In [1]:
import collections

In [2]:
import csv

In [3]:
import itertools

In [4]:
import numpy as np

In [5]:
import os

In [6]:
import scipy.special

In [7]:
import scipy.stats as stats

In [8]:
from statsmodels.sandbox.stats.multicomp import fdrcorrection0

In [9]:
from sklearn import metrics

---

In [10]:
os.chdir('/work/jyoung')

In [11]:
import pyuserfcn

In [12]:
os.chdir('/work/jyoung/genetic_interact/src')

In [13]:
import func_net_pred

---

**2015 September 9**

Start with *Saccharomyces cerevisiae*. For predictive seed sets (0.8 &le; AUC < 1.0), examine all possible pairs and count the number of genetic interactions between them. Execute for each type of genetic interaction. Seed sets are from BIOGRID v3.4.127 with all interactions before 2007 removed. 

**2015 September 10**

It is not feasible to only examine all of the counts. There are 240 seed gene sets with 0.8 &le; AUC < 1.0, which yields 28680 total pairs - far too many to examine one-by-one. Try using a binomial distribution to calculate the significance of interaction between seed sets. Suppose the number of genes in the 1<sup>st</sup> seed set is *n*<sub>1</sub>, the number of genes in the 2<sup>nd</sup> seed set is n<sub>2</sub>, and the number of interactions between the sets is *k*. The question is what to use for the probability *p* of a "success." Should it be 1 divided by the total number of all interacting pairs? The overall total number of pairs that were tested is not known, so it is not possible to calculate the number of interacting pairs divided by the number tested. Could the number of genes in the interaction set choose 2 be used instead? 

In [14]:
experimentSys = 'Dosage Growth Defect'

In [15]:
node2edgewt = func_net_pred.process_func_net()
gene2idx = func_net_pred.assign_gene_indices(node2edgewt)

In [16]:
matrixPath = '/work/jyoung/genetic_interact/data/YeastNet2_adj_matrix.npy'
adjMat = np.load(matrixPath)

In [13]:
len(gene2idx.keys())  # number of genes in functional net

5483

In [17]:
seedSets = func_net_pred.read_biogrid(experimentSys)

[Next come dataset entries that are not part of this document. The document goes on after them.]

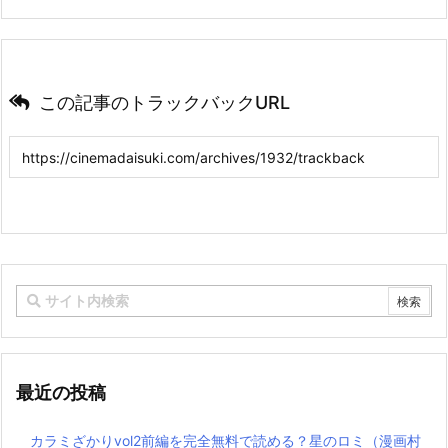
この記事のトラックバックURL
最近の投稿
カラミざかりvol2前編を完全無料で読める？星のロミ（漫画村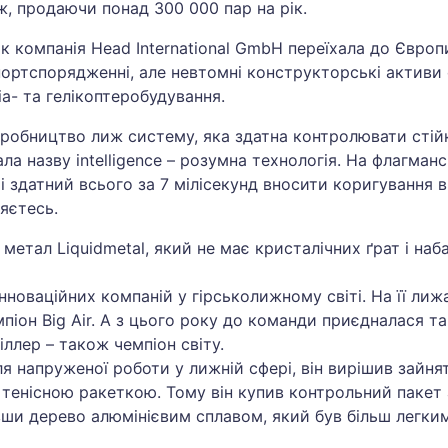
, продаючи понад 300 000 пар на рік.
як компанія Head International GmbH переїхала до Європ
портспорядженні, але невтомні конструкторські активи
а- та гелікоптеробудування.
робництво лиж систему, яка здатна контролювати стійкі
ла назву intelligence – розумна технологія. На флагма
і здатний всього за 7 мілісекунд вносити коригування в 
яєтесь.
 метал Liquidmetal, який не має кристалічних ґрат і на
нноваційних компаній у гірськолижному світі. На її ли
піон Big Air. А з цього року до команди приєдналася та
іллер – також чемпіон світу.
ля напруженої роботи у лижній сфері, він вирішив зайнят
тенісною ракеткою. Тому він купив контрольний пакет ак
ивши дерево алюмінієвим сплавом, який був більш легким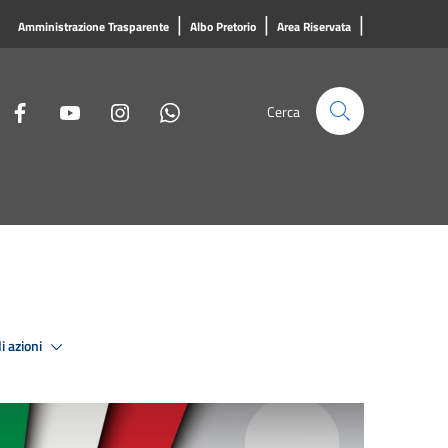
|
|
|
Amministrazione Trasparente
Albo Pretorio
Area Riservata
Cerca
i azioni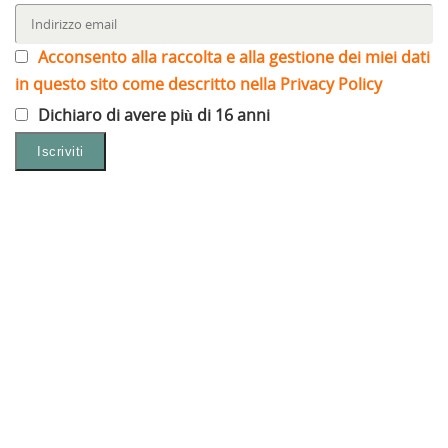
Acconsento alla raccolta e alla gestione dei miei dati
in questo sito come descritto nella Privacy Policy
Dichiaro di avere più di 16 anni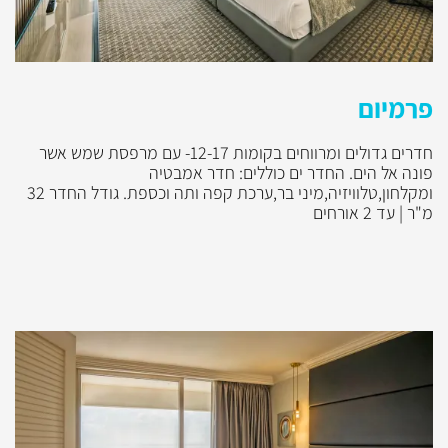
פרמיום
חדרים גדולים ומרווחים בקומות 12-17- עם מרפסת שמש אשר
פונה אל הים. החדר ים כוללים: חדר אמבטיה
ומקלחון,טלוויזיה,מיני בר,ערכת קפה ותה וכספת. גודל החדר 32
מ"ר | עד 2 אורחים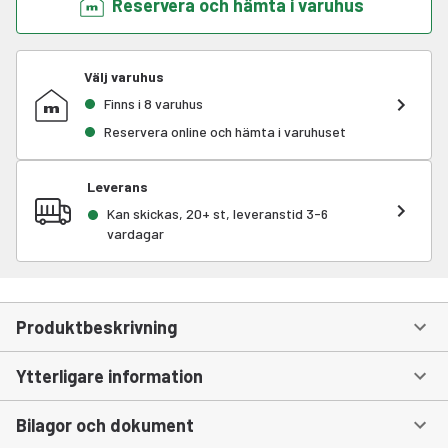
Reservera och hämta i varuhus
Välj varuhus
Finns i 8 varuhus
Reservera online och hämta i varuhuset
Leverans
Kan skickas, 20+ st, leveranstid 3-6
vardagar
Produktbeskrivning
Ytterligare information
Bilagor och dokument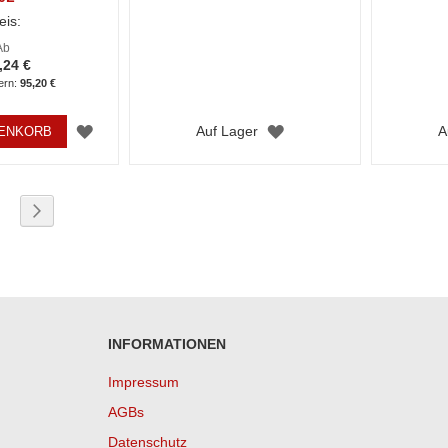
eis:
Ab
,24 €
95,20 €
ZUR
ZUR
Auf Lager
A
RENKORB
WUNSCHLISTE
WUNSCHLISTE
HINZUFÜGEN
HINZUFÜGEN
eite
eite
Seite
Weiter
INFORMATIONEN
Impressum
AGBs
Datenschutz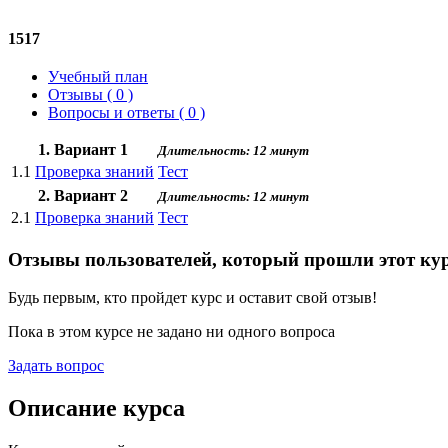
1517
Учебный план
Отзывы ( 0 )
Вопросы и ответы ( 0 )
1. Вариант 1
Длительность: 12 минут
1.1
Проверка знаний
Тест
2. Вариант 2
Длительность: 12 минут
2.1
Проверка знаний
Тест
Отзывы пользователей, который прошли этот ку
Будь первым, кто пройдет курс и оставит свой отзыв!
Пока в этом курсе не задано ни одного вопроса
Задать вопрос
Описание курса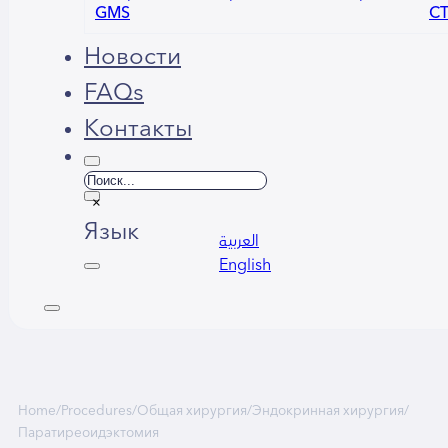
GMS
С
Новости
FAQs
Контакты
Поиск
×
Язык
العربية
English
Home
/
Procedures
/
Общая хирургия
/
Эндокринная хирургия
/
Паратиреоидэктомия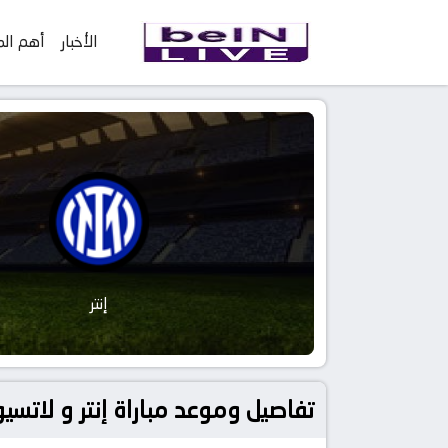
الأخبار
أهم الم
إنتر
تفاصيل وموعد مباراة إنتر و لاتسيو بتاريخ 2023-04-30 في دوري ال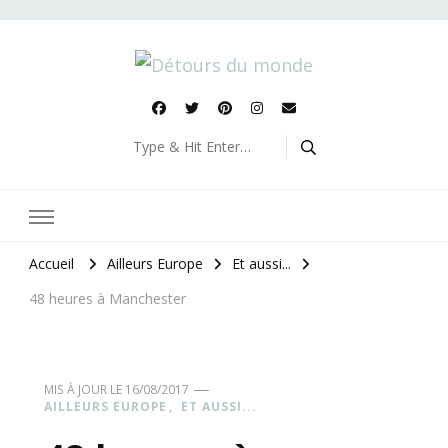
Détours du monde
Blog de voyages
Looking
for
Something?
Accueil
Ailleurs Europe
Et aussi...
48 heures à Manchester
MIS À JOUR LE
16/08/2017
AILLEURS EUROPE
ET AUSSI...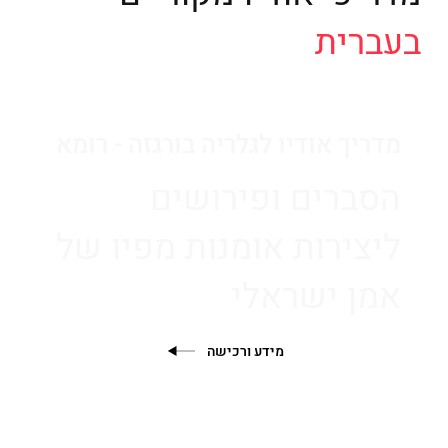
בעברית
מדריך אודיו לגלריה בורגזה - רומא
הסברים ופירושים
ליצירות אומנות מפיו של
‏אמן ישראלי
מידע ורכישה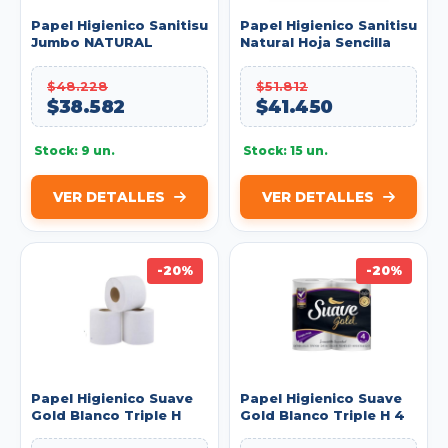
Papel Higienico Sanitisu
Papel Higienico Sanitisu
Jumbo NATURAL
Natural Hoja Sencilla
500mts X 4 Rollos 1P.
400mt Paca X4 Rollos
Ref.51021043
$48.228
$51.812
$38.582
$41.450
Stock: 9 un.
Stock: 15 un.
VER DETALLES
VER DETALLES
-20%
-20%
Papel Higienico Suave
Papel Higienico Suave
Gold Blanco Triple H
Gold Blanco Triple H 4
32mt Individual
Rollos X 32mt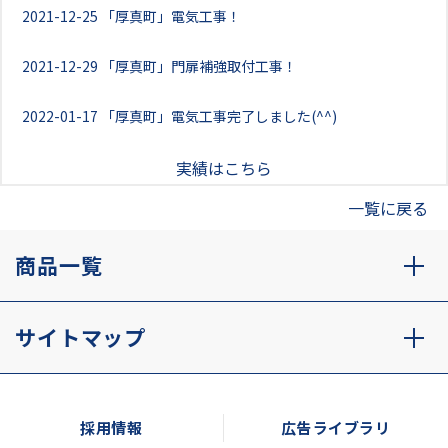
2021-12-25
「厚真町」電気工事！
2021-12-29
「厚真町」門扉補強取付工事！
2022-01-17
「厚真町」電気工事完了しました(^^)
実績はこちら
一覧に戻る
商品一覧
サイトマップ
採用情報
広告ライブラリ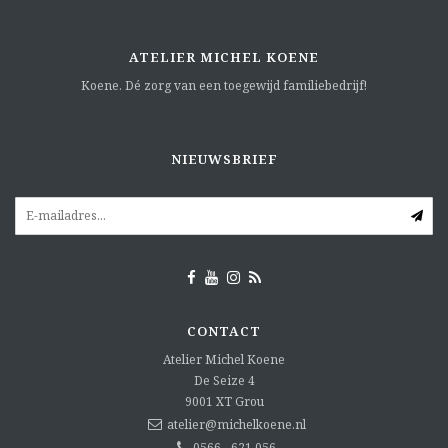
ATELIER MICHEL KOENE
Koene. Dé zorg van een toegewijd familiebedrijf!
NIEUWSBRIEF
CONTACT
Atelier Michel Koene
De Seize 4
9001 XT
Grou
atelier@michelkoene.nl
0566 - 621 056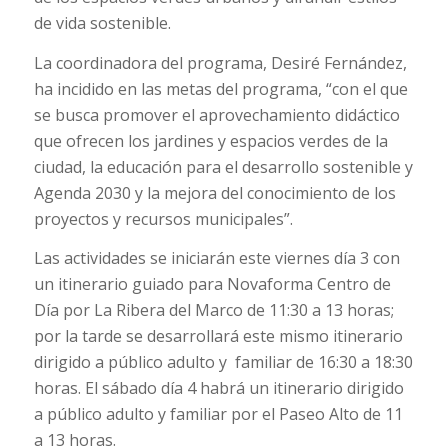
de vida sostenible.
La coordinadora del programa, Desiré Fernández,
ha incidido en las metas del programa, “con el que
se busca promover el aprovechamiento didáctico
que ofrecen los jardines y espacios verdes de la
ciudad, la educación para el desarrollo sostenible y
Agenda 2030 y la mejora del conocimiento de los
proyectos y recursos municipales”.
Las actividades se iniciarán este viernes día 3 con
un itinerario guiado para Novaforma Centro de
Día por La Ribera del Marco de 11:30 a 13 horas;
por la tarde se desarrollará este mismo itinerario
dirigido a público adulto y familiar de 16:30 a 18:30
horas. El sábado día 4 habrá un itinerario dirigido
a público adulto y familiar por el Paseo Alto de 11
a 13 horas.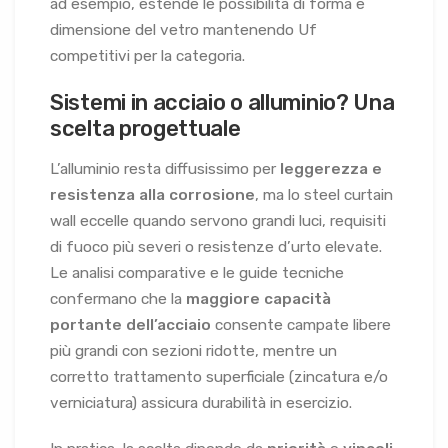
ad esempio, estende le possibilità di forma e
dimensione del vetro mantenendo Uf
competitivi per la categoria.
Sistemi in acciaio o alluminio? Una
scelta progettuale
L’alluminio resta diffusissimo per
leggerezza e
resistenza alla corrosione
, ma lo steel curtain
wall eccelle quando servono grandi luci, requisiti
di fuoco più severi o resistenze d’urto elevate.
Le analisi comparative e le guide tecniche
confermano che la
maggiore capacità
portante dell’acciaio
consente campate libere
più grandi con sezioni ridotte, mentre un
corretto trattamento superficiale (zincatura e/o
verniciatura) assicura durabilità in esercizio.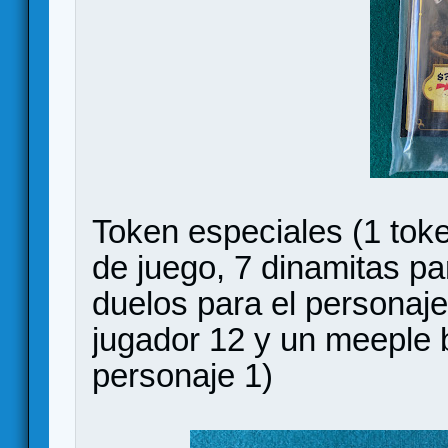
Token especiales (1 toke
de juego, 7 dinamitas pa
duelos para el personaje
jugador 12 y un meeple b
personaje 1)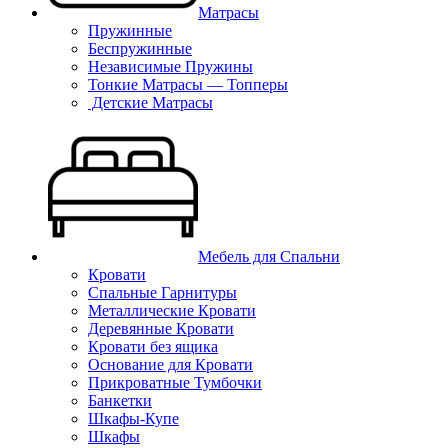
Матрасы
Пружинные
Беспружинные
Независимые Пружины
Тонкие Матрасы — Топперы
Детские Матрасы
Мебель для Спальни
Кровати
Спальные Гарнитуры
Металлические Кровати
Деревянные Кровати
Кровати без ящика
Основание для Кровати
Прикроватные Тумбочки
Банкетки
Шкафы-Купе
Шкафы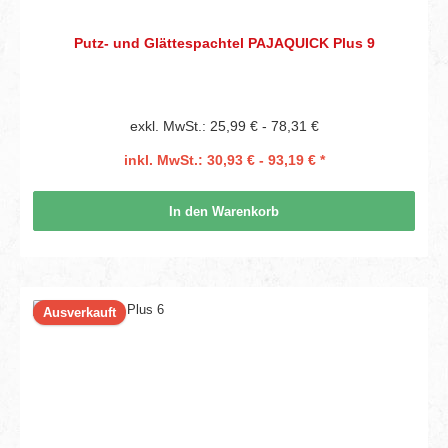
Putz- und Glättespachtel PAJAQUICK Plus 9
exkl. MwSt.: 25,99 € - 78,31 €
inkl. MwSt.: 30,93 € - 93,19 € *
In den Warenkorb
Ausverkauft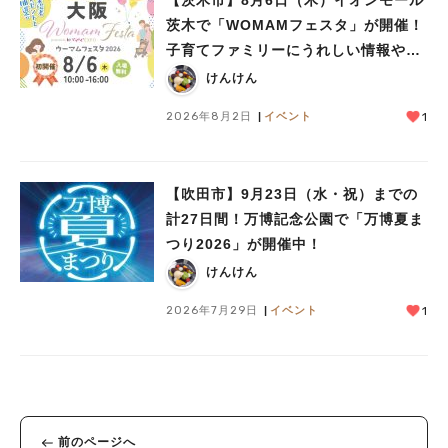
茨木で「WOMAMフェスタ」が開催！
子育てファミリーにうれしい情報やプ
レゼントがいっぱい♪
けんけん
2026年8月2日
イベント
1
【吹田市】9月23日（水・祝）までの
計27日間！万博記念公園で「万博夏ま
つり2026」が開催中！
けんけん
2026年7月29日
イベント
1
前のページへ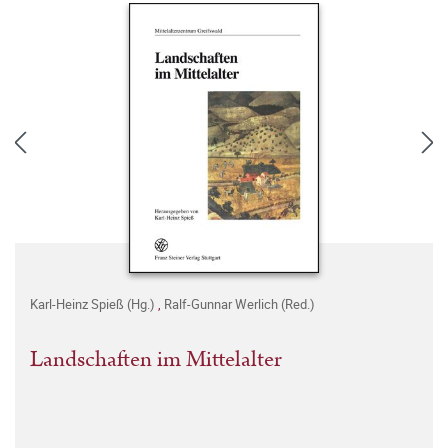
Karl-Heinz Spieß (Hg.)
,
Ralf-Gunnar Werlich (Red.)
Landschaften im Mittelalter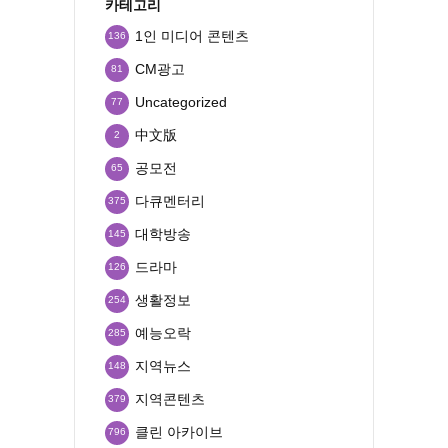
카테고리
1인 미디어 콘텐츠
136
CM광고
81
Uncategorized
77
中文版
2
공모전
65
다큐멘터리
375
대학방송
145
드라마
126
생활정보
254
예능오락
285
지역뉴스
148
지역콘텐츠
379
클린 아카이브
796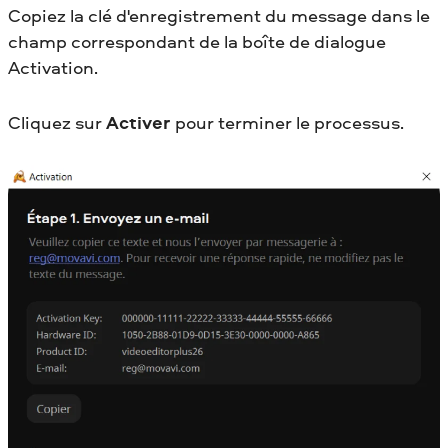
Copiez la clé d'enregistrement du message dans le
champ correspondant de la boîte de dialogue
Activation.
Cliquez sur
Activer
pour terminer le processus.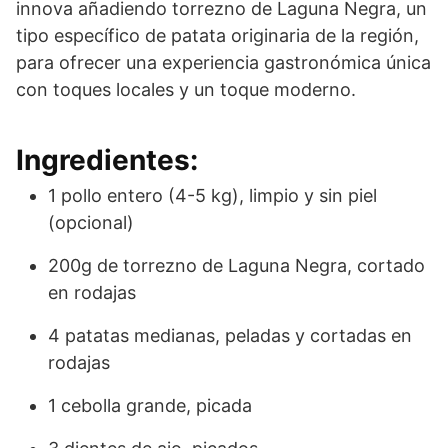
innova añadiendo torrezno de Laguna Negra, un
tipo específico de patata originaria de la región,
para ofrecer una experiencia gastronómica única
con toques locales y un toque moderno.
Ingredientes:
1 pollo entero (4-5 kg), limpio y sin piel
(opcional)
200g de torrezno de Laguna Negra, cortado
en rodajas
4 patatas medianas, peladas y cortadas en
rodajas
1 cebolla grande, picada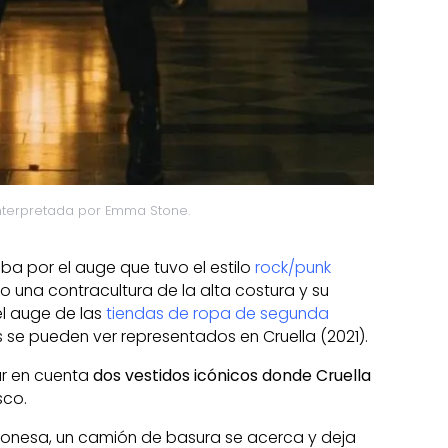
interpretada por Emma Stone.
ba por el auge que tuvo el estilo
rock/punk
o una contracultura de la alta costura y su
el auge de las
tiendas de ropa de segunda
 se pueden ver representados en Cruella (2021).
ar en cuenta
dos vestidos icónicos donde Cruella
sco.
ronesa, un camión de basura se acerca y deja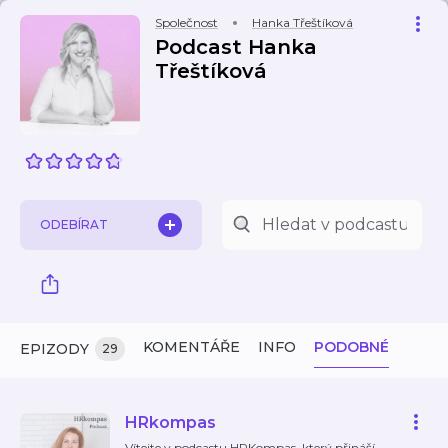
Společnost
Hanka Třeštíková
Podcast Hanka
Třeštíková
ODEBÍRAT
KOMENTÁŘE
INFO
PODOBNÉ
EPIZODY
29
HRkompas
Vítejte v podcastu HRKompas, který přináší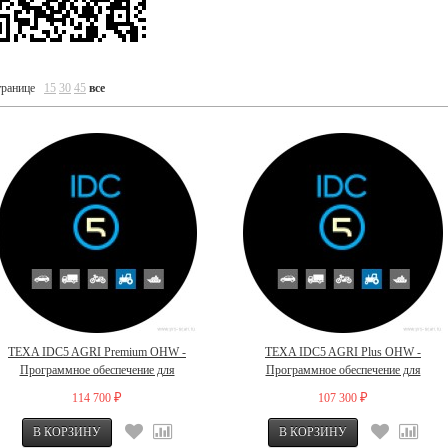
транице
15
30
45
все
TEXA IDC5 AGRI Premium OHW -
TEXA IDC5 AGRI Plus OHW -
Программное обеспечение для
Программное обеспечение для
диагностики сельхоз, строительной
диагностики сельхоз, строительной
114 700
107 300
₽
₽
техники
техники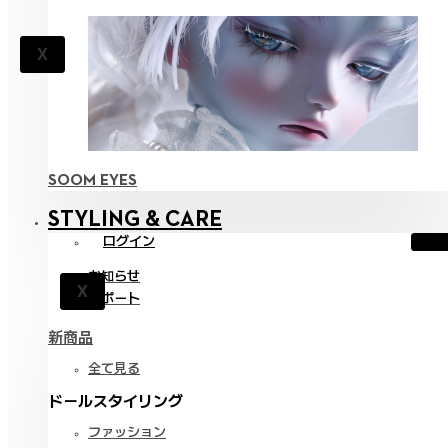
X
SOOM EYES
STYLING & CARE
ログイン
お知らせ
X
サポート
新商品
全て見る
ドールスタイリング
ファッション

Number of genes in interactions: 1192


In [18]:
seedAUC, seed2interactors = func_net_pred.seed_set_predictability(gene2idx, adjMat, seedSets)

Create a list containing predictive seed genes.

In [19]:
lowerAUC = 0.8
upperAUC = 1.0

In [20]:
predictiveSeeds = list()
for p in seedAUC:  # p=(AUC, gene)
    if p[0] >= lowerAUC and p[0] < upperAUC:
        predictiveSeeds.append(p[1])

In [23]:
len(predictiveSeeds)

240

Now assemble all the genetic interactions into a single set. 

In [21]:
interactPairs = set()
for seed in predictiveSeeds:
    for interactor in seed2interactors[seed]:
        interactPairs.update([(seed, interactor), (interactor, seed)])

In [19]:
len(interactPairs)  # number of interacting pairs

1624

Compute statistics for each pair of interactor sets.

In [22]:
p = len(interactPairs)/scipy.special.binom(1192, 2)
results = list()
for seedPair in itertools.combinations(predictiveSeeds, 2):  # seedPair=(seed1, seed2)
    interactionCount = 0
    num1stSet = len(seed2interactors[seedPair[0]])
    num2ndSet = len(seed2interactors[seedPair[1]])
    for genePair in itertools.product(seed2interactors[seedPair[0]], seed2interactors[seedPair[1]]):
        if genePair in interactPairs:
            interactionCount += 1
    n = num1stSet * num2ndSet
    pval = stats.binom.pmf(interactionCount, n, p) + stats.binom.sf(interactionCount, n, p)
    results.append((num1stSet, num2ndSet, interactionCount, pval))

In [21]:
len(results)

28680

Is there any statistical significance at some FDR level? Try using Benjamini-Hochberg to control FDR at 5%. 

In [23]:
pvals = [x[3] for x in results]

In [24]:
rejected, pvalsCor = fdrcorrection0(pvals)

In [28]:
np.sum(rejected)

2167

Create directory to store text files in CSV format containing results.

    cd /work/jyoung/genetic_interact/results
    mkdir YeastInteractClust

In [33]:
os.chdir('/work/jyoung/genetic_interact/results/YeastInteractClust')

In [34]:
with open(''.join(experimentSys.split()) + 'Stats.txt', 'w', newline='') as csvfile:
    csvwriter = csv.writer(csvfile)
    csvwriter.writerow(['# genes in 1st set', '# genes in 2nd set', '# interactions btw sets', 'p-value'])
    for t in results:
        csvwriter.writerow(t)

Put the code above into a script so that results can be easily output for a given species and genetic interaction type.